Keywords: Electronic fetal monitoring, neonatal respiratory morbidity, term neonates
INTRODUCTION
Respiratory morbidity is estimated to occur in 6.0–8.8% of early term (37–38 weeks) and 2.1–4.7% of term (39 weeks and after) infants.1,2 However, despite being relatively rare, it remains the most common morbidity among these infants, and has the potential to cause significant morbidity and even mortality.3 Secondary complications may include persistent pulmonary hypertension of the neonate, severe hypoxic respiratory failure, bronchopulmonary dysplasia, pneumothorax and neurological complications.3–6 Infants may require treatment with nitric oxide, mechanical ventilation, or extracorporeal membrane oxygenation and may subsequently develop adverse outcomes due to invasive procedures. Despite its significance, we lack tools to identify which infants born after 37 weeks are at risk for respiratory morbidity and may benefit from additional neonatal support at delivery.

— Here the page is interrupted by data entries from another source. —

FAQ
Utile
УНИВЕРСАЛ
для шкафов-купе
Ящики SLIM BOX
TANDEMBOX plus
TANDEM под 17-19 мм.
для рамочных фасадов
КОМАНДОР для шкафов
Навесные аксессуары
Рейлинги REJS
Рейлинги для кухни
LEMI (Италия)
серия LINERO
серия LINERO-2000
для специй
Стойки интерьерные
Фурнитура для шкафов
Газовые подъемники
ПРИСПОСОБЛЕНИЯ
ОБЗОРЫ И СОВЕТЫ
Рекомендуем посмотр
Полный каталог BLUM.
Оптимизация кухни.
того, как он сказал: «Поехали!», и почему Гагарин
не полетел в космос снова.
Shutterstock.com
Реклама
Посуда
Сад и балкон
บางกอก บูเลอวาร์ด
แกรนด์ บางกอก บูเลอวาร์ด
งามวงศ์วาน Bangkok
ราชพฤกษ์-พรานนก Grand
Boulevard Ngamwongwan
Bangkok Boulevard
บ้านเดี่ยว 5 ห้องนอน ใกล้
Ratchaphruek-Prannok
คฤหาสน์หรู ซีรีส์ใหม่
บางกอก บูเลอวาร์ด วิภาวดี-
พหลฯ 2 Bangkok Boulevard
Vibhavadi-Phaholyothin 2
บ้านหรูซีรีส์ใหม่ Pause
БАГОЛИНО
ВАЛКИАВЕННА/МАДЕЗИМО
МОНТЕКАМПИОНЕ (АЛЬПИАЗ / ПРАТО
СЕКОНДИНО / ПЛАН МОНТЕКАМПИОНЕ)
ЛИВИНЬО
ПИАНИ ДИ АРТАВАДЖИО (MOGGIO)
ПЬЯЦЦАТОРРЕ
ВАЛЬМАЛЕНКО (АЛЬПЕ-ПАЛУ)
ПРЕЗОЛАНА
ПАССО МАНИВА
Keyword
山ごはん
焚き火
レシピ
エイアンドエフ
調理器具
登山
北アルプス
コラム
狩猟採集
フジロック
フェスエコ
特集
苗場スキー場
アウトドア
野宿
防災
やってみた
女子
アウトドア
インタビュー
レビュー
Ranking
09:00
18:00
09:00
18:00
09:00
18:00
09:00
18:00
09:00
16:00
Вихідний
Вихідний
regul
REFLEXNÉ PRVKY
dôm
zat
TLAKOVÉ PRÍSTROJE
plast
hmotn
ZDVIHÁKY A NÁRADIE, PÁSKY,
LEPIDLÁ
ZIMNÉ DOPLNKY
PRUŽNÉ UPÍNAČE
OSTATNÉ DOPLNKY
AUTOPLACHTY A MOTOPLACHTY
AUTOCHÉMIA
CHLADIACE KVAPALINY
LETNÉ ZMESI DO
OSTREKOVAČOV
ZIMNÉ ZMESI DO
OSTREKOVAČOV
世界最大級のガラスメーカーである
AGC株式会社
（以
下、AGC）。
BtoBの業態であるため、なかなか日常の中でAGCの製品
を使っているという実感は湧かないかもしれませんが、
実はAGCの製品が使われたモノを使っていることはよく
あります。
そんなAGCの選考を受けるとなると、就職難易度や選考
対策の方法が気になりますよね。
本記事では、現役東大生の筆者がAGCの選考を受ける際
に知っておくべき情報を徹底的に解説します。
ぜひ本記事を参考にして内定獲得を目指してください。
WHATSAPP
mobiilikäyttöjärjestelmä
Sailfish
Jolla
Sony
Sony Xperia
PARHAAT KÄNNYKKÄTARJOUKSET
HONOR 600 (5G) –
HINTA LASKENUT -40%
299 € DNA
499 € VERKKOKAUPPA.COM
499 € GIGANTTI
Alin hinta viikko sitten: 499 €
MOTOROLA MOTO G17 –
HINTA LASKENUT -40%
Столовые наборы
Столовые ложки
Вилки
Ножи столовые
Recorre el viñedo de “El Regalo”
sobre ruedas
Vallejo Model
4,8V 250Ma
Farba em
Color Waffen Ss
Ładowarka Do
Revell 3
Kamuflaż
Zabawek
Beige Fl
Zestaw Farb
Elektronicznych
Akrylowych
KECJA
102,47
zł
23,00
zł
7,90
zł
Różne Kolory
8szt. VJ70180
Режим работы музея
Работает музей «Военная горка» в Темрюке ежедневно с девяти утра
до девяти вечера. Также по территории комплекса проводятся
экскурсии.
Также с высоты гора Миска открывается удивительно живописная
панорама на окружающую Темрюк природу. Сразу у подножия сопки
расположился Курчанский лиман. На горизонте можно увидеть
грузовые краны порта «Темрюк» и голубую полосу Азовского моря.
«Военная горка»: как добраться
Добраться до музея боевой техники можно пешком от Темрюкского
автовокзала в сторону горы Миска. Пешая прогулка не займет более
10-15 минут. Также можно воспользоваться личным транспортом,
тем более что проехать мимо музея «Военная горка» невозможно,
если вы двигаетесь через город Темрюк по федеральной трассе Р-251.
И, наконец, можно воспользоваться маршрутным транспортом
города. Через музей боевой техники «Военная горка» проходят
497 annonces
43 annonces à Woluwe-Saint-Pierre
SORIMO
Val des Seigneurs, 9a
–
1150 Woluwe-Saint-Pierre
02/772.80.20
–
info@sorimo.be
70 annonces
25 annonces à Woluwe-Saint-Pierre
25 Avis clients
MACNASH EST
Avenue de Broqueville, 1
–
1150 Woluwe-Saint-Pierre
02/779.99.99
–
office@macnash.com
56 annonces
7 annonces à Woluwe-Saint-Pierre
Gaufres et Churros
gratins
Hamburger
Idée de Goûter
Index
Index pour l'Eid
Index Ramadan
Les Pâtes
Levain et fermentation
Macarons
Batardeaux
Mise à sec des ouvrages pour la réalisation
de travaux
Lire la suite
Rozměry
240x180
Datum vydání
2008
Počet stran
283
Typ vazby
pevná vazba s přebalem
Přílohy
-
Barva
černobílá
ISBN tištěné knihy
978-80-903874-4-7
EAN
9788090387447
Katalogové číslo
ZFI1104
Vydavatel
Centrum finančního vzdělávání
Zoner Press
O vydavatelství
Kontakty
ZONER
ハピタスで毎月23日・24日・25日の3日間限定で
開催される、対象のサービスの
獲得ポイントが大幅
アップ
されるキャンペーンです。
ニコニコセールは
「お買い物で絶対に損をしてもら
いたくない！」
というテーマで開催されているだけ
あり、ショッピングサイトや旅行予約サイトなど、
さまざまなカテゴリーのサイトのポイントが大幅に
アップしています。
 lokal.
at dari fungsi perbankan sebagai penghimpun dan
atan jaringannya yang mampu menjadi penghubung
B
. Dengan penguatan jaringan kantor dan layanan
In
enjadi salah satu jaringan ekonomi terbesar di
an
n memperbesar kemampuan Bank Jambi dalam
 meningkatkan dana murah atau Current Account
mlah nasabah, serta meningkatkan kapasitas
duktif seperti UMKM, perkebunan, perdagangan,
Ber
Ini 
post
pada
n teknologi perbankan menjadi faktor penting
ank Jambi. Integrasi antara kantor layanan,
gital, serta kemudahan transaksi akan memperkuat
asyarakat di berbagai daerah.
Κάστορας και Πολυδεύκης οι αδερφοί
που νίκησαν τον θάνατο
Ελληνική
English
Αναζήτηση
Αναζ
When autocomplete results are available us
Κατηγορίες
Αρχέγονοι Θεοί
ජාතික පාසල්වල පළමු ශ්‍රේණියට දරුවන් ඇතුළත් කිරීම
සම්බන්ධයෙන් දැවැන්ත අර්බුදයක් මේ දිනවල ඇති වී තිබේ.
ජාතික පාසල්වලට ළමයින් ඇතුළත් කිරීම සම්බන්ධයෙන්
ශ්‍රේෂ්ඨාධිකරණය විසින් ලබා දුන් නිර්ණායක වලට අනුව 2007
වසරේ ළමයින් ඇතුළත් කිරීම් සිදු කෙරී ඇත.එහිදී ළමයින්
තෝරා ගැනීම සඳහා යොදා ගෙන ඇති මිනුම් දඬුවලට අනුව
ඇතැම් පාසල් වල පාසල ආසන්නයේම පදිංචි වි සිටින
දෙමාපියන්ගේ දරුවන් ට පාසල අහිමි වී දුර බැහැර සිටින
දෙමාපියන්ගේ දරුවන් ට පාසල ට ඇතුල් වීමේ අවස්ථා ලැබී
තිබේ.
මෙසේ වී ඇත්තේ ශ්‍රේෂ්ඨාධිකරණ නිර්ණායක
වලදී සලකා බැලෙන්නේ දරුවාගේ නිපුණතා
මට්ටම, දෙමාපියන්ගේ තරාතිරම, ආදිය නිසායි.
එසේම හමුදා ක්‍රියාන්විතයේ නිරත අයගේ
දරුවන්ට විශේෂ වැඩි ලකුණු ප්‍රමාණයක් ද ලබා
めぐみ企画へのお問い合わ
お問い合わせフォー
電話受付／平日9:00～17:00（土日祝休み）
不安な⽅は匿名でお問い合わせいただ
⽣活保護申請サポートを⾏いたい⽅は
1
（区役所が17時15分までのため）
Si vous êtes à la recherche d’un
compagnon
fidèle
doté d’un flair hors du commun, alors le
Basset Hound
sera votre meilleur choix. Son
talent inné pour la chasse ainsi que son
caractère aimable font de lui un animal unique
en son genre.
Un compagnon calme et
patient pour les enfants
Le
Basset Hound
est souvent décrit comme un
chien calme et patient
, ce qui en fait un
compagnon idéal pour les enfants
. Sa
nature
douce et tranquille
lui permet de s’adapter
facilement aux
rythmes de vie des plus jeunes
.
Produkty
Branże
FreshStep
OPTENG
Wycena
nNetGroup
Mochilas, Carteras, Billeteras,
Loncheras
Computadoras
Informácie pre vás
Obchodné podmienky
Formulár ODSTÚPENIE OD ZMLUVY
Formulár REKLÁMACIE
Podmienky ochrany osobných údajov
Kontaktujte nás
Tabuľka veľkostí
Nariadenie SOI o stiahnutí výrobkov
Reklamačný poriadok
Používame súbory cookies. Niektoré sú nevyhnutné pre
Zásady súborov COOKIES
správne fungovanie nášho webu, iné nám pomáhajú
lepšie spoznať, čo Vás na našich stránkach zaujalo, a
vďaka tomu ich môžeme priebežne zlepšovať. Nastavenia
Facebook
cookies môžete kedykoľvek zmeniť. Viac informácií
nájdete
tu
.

Currently, there are few intrapartum risk factors for neonatal respiratory morbidity in non-anomalous term infants3,7. Given the ubiquitous use of intrapartum electronic fetal monitoring (EFM), and that the most common significant morbidity in these term infants is respiratory, we sought to determine which characteristics of EFM were associated with an increase in neonatal respiratory morbidity. Specifically, we assessed the association between fetal bradycardia or tachycardia, absent, minimal, moderate, or marked variability, presence of accelerations, and presence of early, variable, late, or prolonged decelerations and neonatal respiratory morbidity.
MATERIALS AND METHODS
We conducted this study within an on-going prospective cohort study of over 8000 consecutive term, vertex, non-anomalous singleton pregnancies during labor at Washington University in St. Louis; this study included the first 5000 subjects as a representative sample. Neonates with less than 10 minutes of EFM in the 30 minutes prior to delivery, less than 37 weeks gestational age, and those with a post-natal anomaly diagnosis were excluded. The institutional policy is one of universal EFM during labor. The study was conducted after approval from the Washington University School of Medicine Human Research Protection Office (IRB #201107131, approved 12/11/2014).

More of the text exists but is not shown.